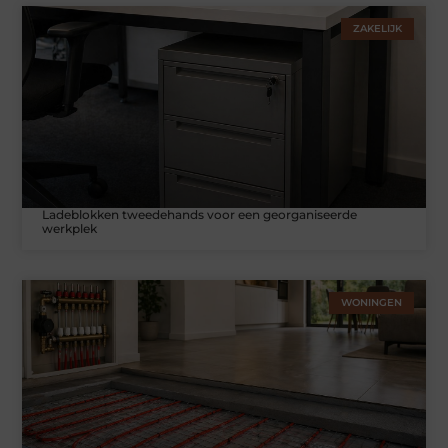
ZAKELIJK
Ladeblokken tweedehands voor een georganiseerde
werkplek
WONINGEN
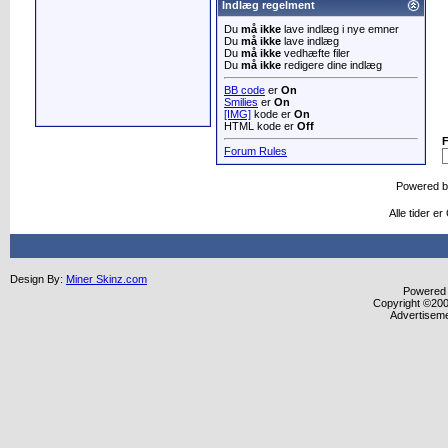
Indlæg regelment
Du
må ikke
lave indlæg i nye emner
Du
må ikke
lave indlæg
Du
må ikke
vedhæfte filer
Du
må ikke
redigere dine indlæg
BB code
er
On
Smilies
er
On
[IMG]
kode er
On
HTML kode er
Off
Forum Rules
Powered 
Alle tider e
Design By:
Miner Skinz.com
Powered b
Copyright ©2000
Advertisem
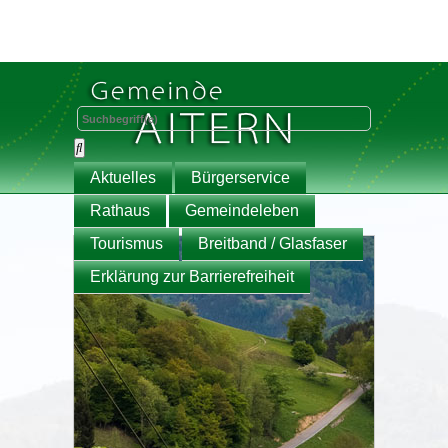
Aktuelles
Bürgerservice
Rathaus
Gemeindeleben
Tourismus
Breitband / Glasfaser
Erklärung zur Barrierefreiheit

...

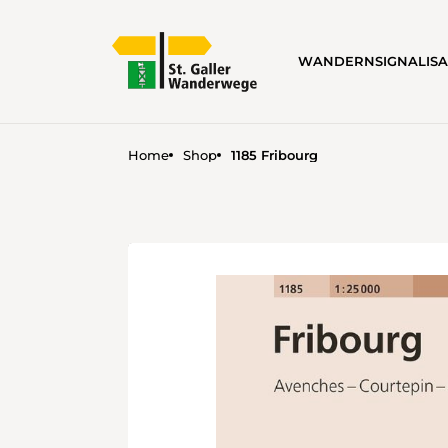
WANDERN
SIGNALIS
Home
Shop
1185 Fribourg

* * *

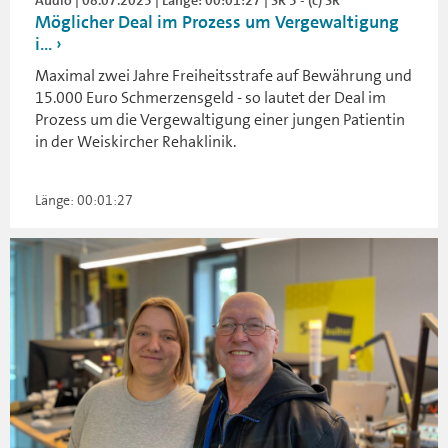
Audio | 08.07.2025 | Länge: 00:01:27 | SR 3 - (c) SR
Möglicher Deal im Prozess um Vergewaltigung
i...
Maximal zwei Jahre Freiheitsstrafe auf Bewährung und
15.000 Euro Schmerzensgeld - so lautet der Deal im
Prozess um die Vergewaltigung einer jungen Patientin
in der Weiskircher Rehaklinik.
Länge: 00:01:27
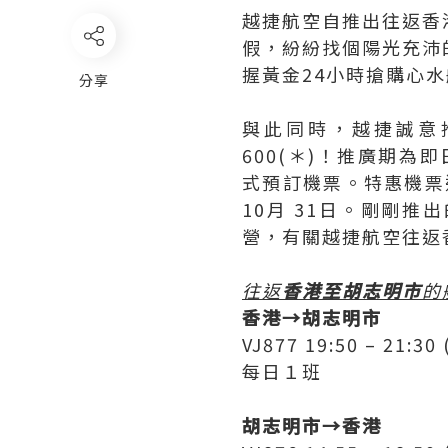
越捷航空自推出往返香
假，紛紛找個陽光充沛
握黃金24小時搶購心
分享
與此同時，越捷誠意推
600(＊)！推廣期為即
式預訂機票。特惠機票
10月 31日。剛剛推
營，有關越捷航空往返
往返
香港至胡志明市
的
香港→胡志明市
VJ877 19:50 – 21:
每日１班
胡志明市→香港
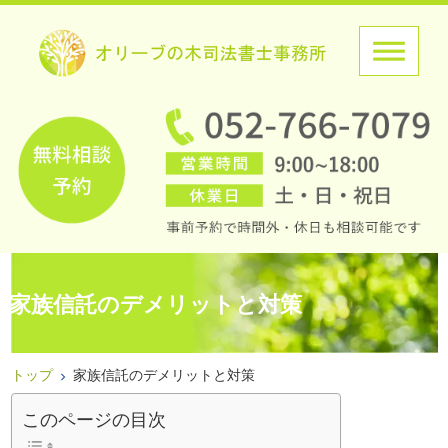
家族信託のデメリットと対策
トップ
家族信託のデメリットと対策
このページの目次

→ **EXERCISE**: Check each line of the entries above for the string "Deal", and return those that contain it.

→ **COMPLETED TASK**:
Möglicher Deal im Prozess um Vergewaltigung
15.000 Euro Schmerzensgeld - so lautet der Deal im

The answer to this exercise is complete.